While I note that the experiments remain somewhat dependent on EATA, I believe the core methodology maintains its robustness. In light of this, I have decided to increase my rating score to 5.

Upon acceptance of the paper, would you be willing to release the implementation code for these experiments?

评论

Dear Reviewer dxze,

Thank you very much for your thoughtful feedback and for raising your score to 5—We are glad our rebuttal addressed your concerns.

Yes—upon acceptance of the paper, we will openly release our full implementation (including all experiment scripts and documentation) in a public repository. We believe this will facilitate reproducibility and further research in this area.

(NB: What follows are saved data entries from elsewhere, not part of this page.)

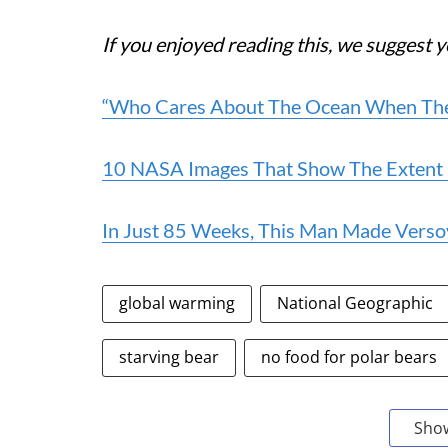
If you enjoyed reading this, we suggest y
“Who Cares About The Ocean When There
10 NASA Images That Show The Extent
In Just 85 Weeks, This Man Made Verso
global warming
National Geographic
starving bear
no food for polar bears
Sho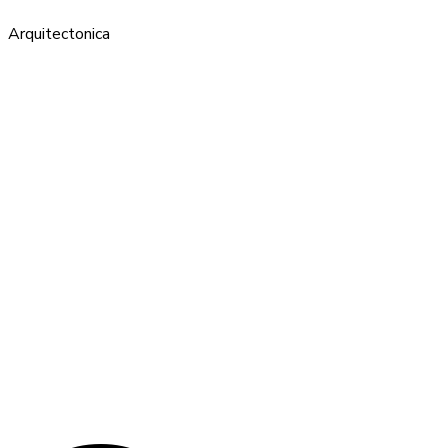
Arquitectonica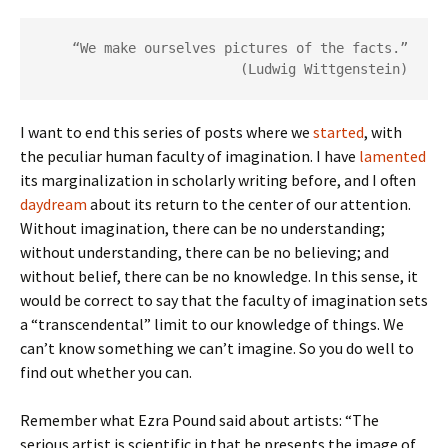
“We make ourselves pictures of the facts.”
(Ludwig Wittgenstein)
I want to end this series of posts where we
started
, with
the peculiar human faculty of imagination. I have
lamented
its marginalization in scholarly writing before, and I often
daydream
about its return to the center of our attention.
Without imagination, there can be no understanding;
without understanding, there can be no believing; and
without belief, there can be no knowledge. In this sense, it
would be correct to say that the faculty of imagination sets
a “transcendental” limit to our knowledge of things. We
can’t know something we can’t imagine. So you do well to
find out whether you can.
Remember what Ezra Pound said about artists: “The
serious artist is scientific in that he presents the image of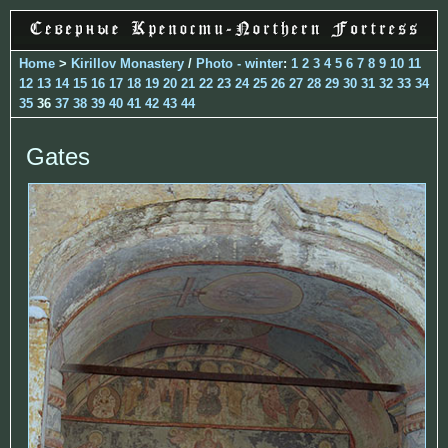
Home
>
Kirillov Monastery
/
Photo - winter
:
1
2
3
4
5
6
7
8
9
10
11
12
13
14
15
16
17
18
19
20
21
22
23
24
25
26
27
28
29
30
31
32
33
34
35
36
37
38
39
40
41
42
43
44
Gates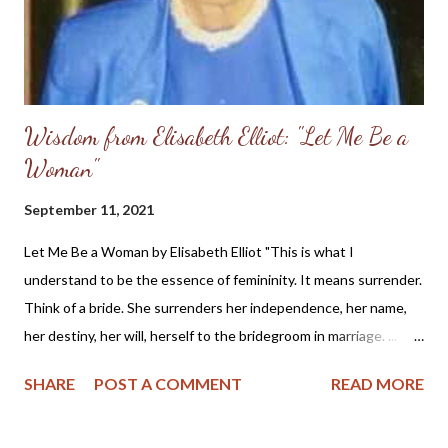
Wisdom from Elisabeth Elliot: "Let Me Be a
Woman"
September 11, 2021
Let Me Be a Woman by Elisabeth Elliot "This is what I
understand to be the essence of femininity. It means surrender.
Think of a bride. She surrenders her independence, her name,
her destiny, her will, herself to the bridegroom in marriage. ...
The first woman was made specifically for the first man, a
SHARE
POST A COMMENT
READ MORE
helper, to meet, respond to, surrender to, and complement him.
God made her from the man, out of his very bone, and then He
brought her to the man. When Adam named Eve, he accepted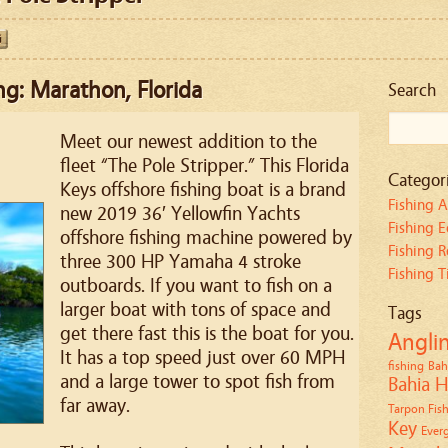
ng: Marathon, Florida
Search
Meet our newest addition to the
fleet “The Pole Stripper.” This Florida
Categor
Keys offshore fishing boat is a brand
Fishing A
new 2019 36′ Yellowfin Yachts
Fishing 
offshore fishing machine powered by
Fishing R
three 300 HP Yamaha 4 stroke
Fishing T
outboards. If you want to fish on a
larger boat with tons of space and
Tags
get there fast this is the boat for you.
Angli
It has a top speed just over 60 MPH
fishing
Bah
and a large tower to spot fish from
Bahia H
far away.
Tarpon Fish
Key
Everg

Thanks again for your time and constructive comments.

Sincerely,

审稿意见
4

This paper tackles the challenge of prolonged test-time adaptation (TTA) under recurring and evolving domain shifts. Unlike prior single-model TTA methods that update one model continuously and suffer from catastrophic forgetting or error accumulation, the authors propose ReservoirTTA, which maintains a pool (“reservoir”) of domain-specialized models. Incoming test batches are routed via online clustering over low-level style features extracted from a frozen VGG-19 backbone; new clusters spawn new specialist models, while recurring domains reuse existing ones. Only the selected specialist is updated per batch, and final predictions ensemble all specialists weighted by soft assignments. Theoretical analysis bounds parameter variance growth and explains how decoupled adaptation mitigates drift. Empirical results on ImageNet-C, CIFAR-10/100-C, and Cityscapes→ACDC segmentation demonstrate up to 2–7% error reduction and stable performance over 20+ recurrences, outperforming baselines like CoTTA, EATA, and prompt-based methods

优缺点分析

Strengths

  • This paper Introduces a reservoir of specialist models is an elegant solution to catastrophic forgetting in recurring domains; it decouples updates and naturally leverages past adaptation

  • Online clustering on VGG-19 style log-variance features, combined with reservoir sampling and mutual-information regularization, yields reliable domain detection without source annotations

  • Thorough evaluation under structured (CSC), unstructured (CDC), and continuously changing (CCC) shifts, with both CNN and ViT backbones, plus segmentation tasks. Ablations on reservoir size, Kmax, and component contributions bolster reproducibility

Weaknesses

  • New models are cloned from the specialist maximizing mutual information on the current batch. It might be beneficial to compare this to initialization from the source model or ensemble of top-k specialists, to verify optimality.

问题

  • Sect. 4.2: Soft assignment qt uses Euclidean distances in d-dim space—have you tried cosine similarity?
  • Eq. (7): Can you clarify choice of quantile for τ and discuss trade-off between sensitivity and specificity?

局限性

yes

最终评判理由

While the authors have addressed my earlier concerns, I believe the overall contribution remains within the borderline acceptance range. The novelty is primarily in the combination and adaptation of existing ideas (reservoir sampling, episodic replay, domain assignment) rather than in introducing a fundamentally new TTA paradigm. The focus on prolonged adaptation is valuable but narrower in scope, and while the empirical results are solid, gains are moderate in some cases and the evaluation remains limited to standard corruption/shift benchmarks. For these reasons, I am keeping my score unchanged, though I acknowledge the technical soundness and completeness of the current submission.

格式问题

No obvious formatting concerns

作者回复

We thank the reviewer for their constructive feedback and for recognizing the strengths of our work, particularly the utility of maintaining a specialist model reservoir and the robust online clustering approach for domain discovery. Below, we address some of the concerns:

  1. New models are cloned from the specialist, maximizing mutual information on the current batch. It might be beneficial to compare this to initialization from the source model or an ensemble of top-k specialists, to verify optimality.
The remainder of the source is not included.